TensorWasm
Self-hosted CUDA runner — registration runbook
Self-hosted CUDA runner — registration runbook
Procedure runbook for standing up the self-hosted GitHub Actions runner
the cuda workflow (.github/workflows/cuda.yml) requires. Closes
audit Problem #8 and unblocks PATH-TO-V1 v0.2 exit criterion "S22
self-hosted CUDA runner online in CI". Until a runner registers with
both the self-hosted and cuda labels, every job in cuda.yml is
queued indefinitely; the workflow does not surface as a required
check.
This runbook is a procedure runbook (not an alert runbook); follow
the runbooks/README.md contract section "Procedure
runbooks".
When to run this
- Standing up the first runner for the project
- Replacing a runner whose GPU has been re-provisioned
- Onboarding a contributor or sponsor donating spare GPU capacity
Prerequisites
- A host with at least one NVIDIA GPU, SM_70 or higher (
nvidia-smireports it).

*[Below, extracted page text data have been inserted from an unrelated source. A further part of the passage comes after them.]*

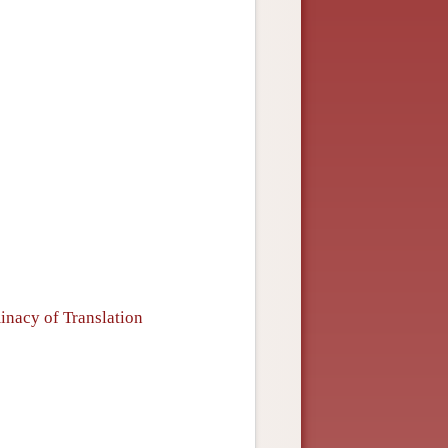
inacy of Translation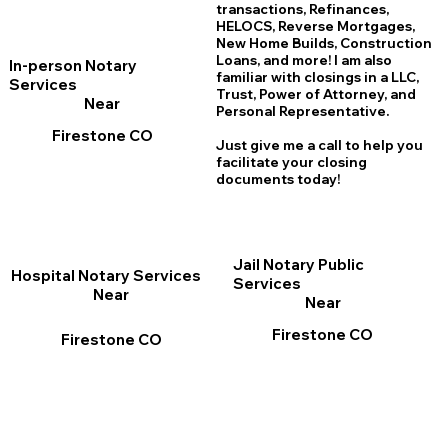
transactions, Refinances,
HELOCS, Reverse Mortgages,
New Home
B
uilds, Construction
Loans, and more! I am also
In-person Notary
familiar with closings in a LLC,
Services
Trust, Power of Attorney, and
Near
Personal Representative.
Firestone CO
Just give me a call to help you
facilitate your closing
documents today!
Jail Notary Public
Hospital Notary Services
Services
Near
Near
Firestone CO
Firestone CO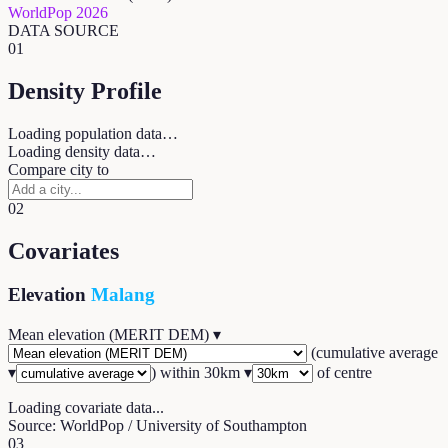
WorldPop 2026
DATA SOURCE
01
Density Profile
Loading population data…
Loading density data…
Compare city to
02
Covariates
Elevation
Malang
Mean elevation (MERIT DEM)
▾
(
cumulative average
▾
) within
30
km ▾
of centre
Loading covariate data...
Source: WorldPop / University of Southampton
03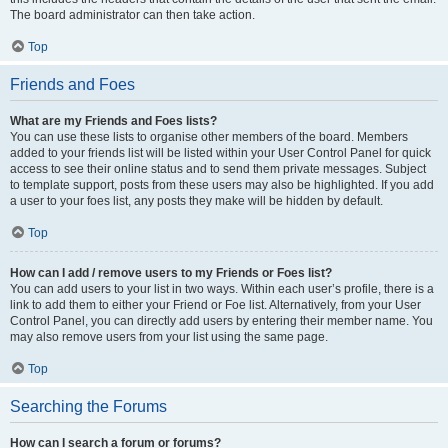
The board administrator can then take action.
Top
Friends and Foes
What are my Friends and Foes lists?
You can use these lists to organise other members of the board. Members
added to your friends list will be listed within your User Control Panel for quick
access to see their online status and to send them private messages. Subject
to template support, posts from these users may also be highlighted. If you add
a user to your foes list, any posts they make will be hidden by default.
Top
How can I add / remove users to my Friends or Foes list?
You can add users to your list in two ways. Within each user’s profile, there is a
link to add them to either your Friend or Foe list. Alternatively, from your User
Control Panel, you can directly add users by entering their member name. You
may also remove users from your list using the same page.
Top
Searching the Forums
How can I search a forum or forums?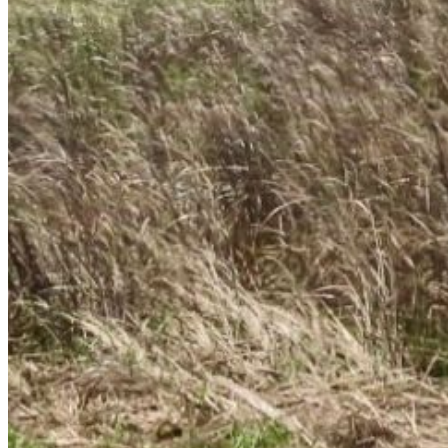
Enter the e-mail address associated with your
account and we'll send you a link to recover your
login information.
Email:
Please enter a valid email address
Recover Account
Are you sure you want to end the selected sub-
membership? This action will set the End Date to one
day in the past.
Cancel
Confirm
Are you sure you want to delete this address?
Your address will be deleted.
Cancel
Confirm
Address cannot be deleted because of the following
linked data:
{{decisionDeleteInfo(item)}}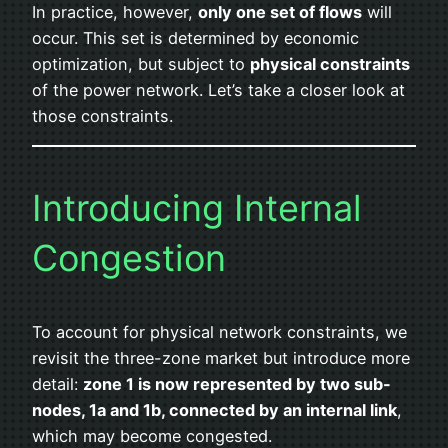
In practice, however,
only one set of flows
will
occur. This set is determined by economic
optimization, but subject to
physical constraints
of the power network. Let’s take a closer look at
those constraints.
Introducing Internal
Congestion
To account for physical network constraints, we
revisit the three-zone market but introduce more
detail:
zone 1 is now represented by two sub-
nodes, 1a and 1b, connected by an internal link
,
which may become congested.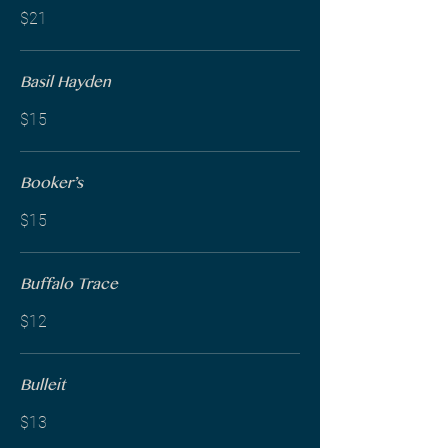
$21
Basil Hayden
$15
Booker’s
$15
Buffalo Trace
$12
Bulleit
$13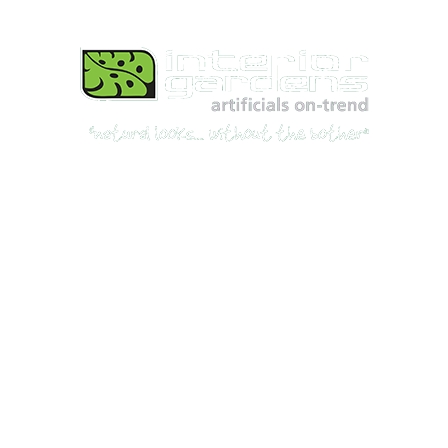
Best Artificial Plants, Flowers, & Trees Shop
for Indoor & Outdoor use in Australia
© 2026, All rights reserved.
Interior Gardens ABN: 78 167 164 514
Privacy Policy
Shipping & Returns
Terms & Conditions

SM_80+ for wmma kernels; SM_75 is enough for the current bench + test corpus (the dev box that signed offvector_add_end_to_end_real_ptx_real_kernelis an RTX 2060 / SM_75 / WDDM). - CUDA Toolkit 12.0+ (12.4 recommended; 13.x verified). See
docs/CUDA-SETUP.mdfor the install matrix. - Rust toolchain
nightly-2026-04-03(will be pulled by the workflow on first job, but pre-installing saves ~5 min/job). git,curl,tar, basic build tools.- Network egress to
github.com,crates.io, and (transitively, viaCargo.toml)https://github.com/NVlabs/cuda-oxide+https://github.com/vaivaswatha/pliron. - Maintainer permissions on the
craton-co/craton-tensor-wasmrepository (Settings → Actions → Runners).
Procedure
Step 1 — register the runner with GitHub
From a maintainer-permissioned account:
- Open
https://github.com/craton-co/craton-tensor-wasm/settings/actions/runners/new. - Pick the runner OS (Linux x86_64 strongly preferred; Windows works
on the dev box but WDDM-specific test failures will need
per-platform
#[ignore]markers — see W5.9 + B5). - Copy the displayed registration token (single-use, ~1 h validity).
Step 2 — install the runner on the host
Linux:
mkdir -p ~/actions-runner && cd ~/actions-runner
curl -O -L https://github.com/actions/runner/releases/download/v2.319.1/actions-runner-linux-x64-2.319.1.tar.gz
tar xzf actions-runner-linux-x64-2.319.1.tar.gz
./config.sh \
--url https://github.com/craton-co/craton-tensor-wasm \
--token <PASTE_TOKEN_FROM_STEP_1> \
--name "$(hostname)-cuda" \
--labels self-hosted,cuda \
--work _work \
--unattended
The self-hosted,cuda labels are not optional. cuda.yml jobs
target runs-on: [self-hosted, cuda]; a runner missing either label
will be ignored and the job will queue forever.
Step 3 — install as a service
Linux (systemd):
sudo ./svc.sh install $USER
sudo ./svc.sh start
sudo ./svc.sh status
The runner appears in the Settings → Actions → Runners page within a few seconds with status "Idle".
Step 4 — verify against cuda.yml
Trigger the workflow via the GitHub UI: Actions → cuda →
"Run workflow" → branch dev. Within ~30 s the four jobs
(cust-unified-memory, wasi-gpu-cuda, cudarc-backend,
cuda-oxide-backend) should be picked up by the runner.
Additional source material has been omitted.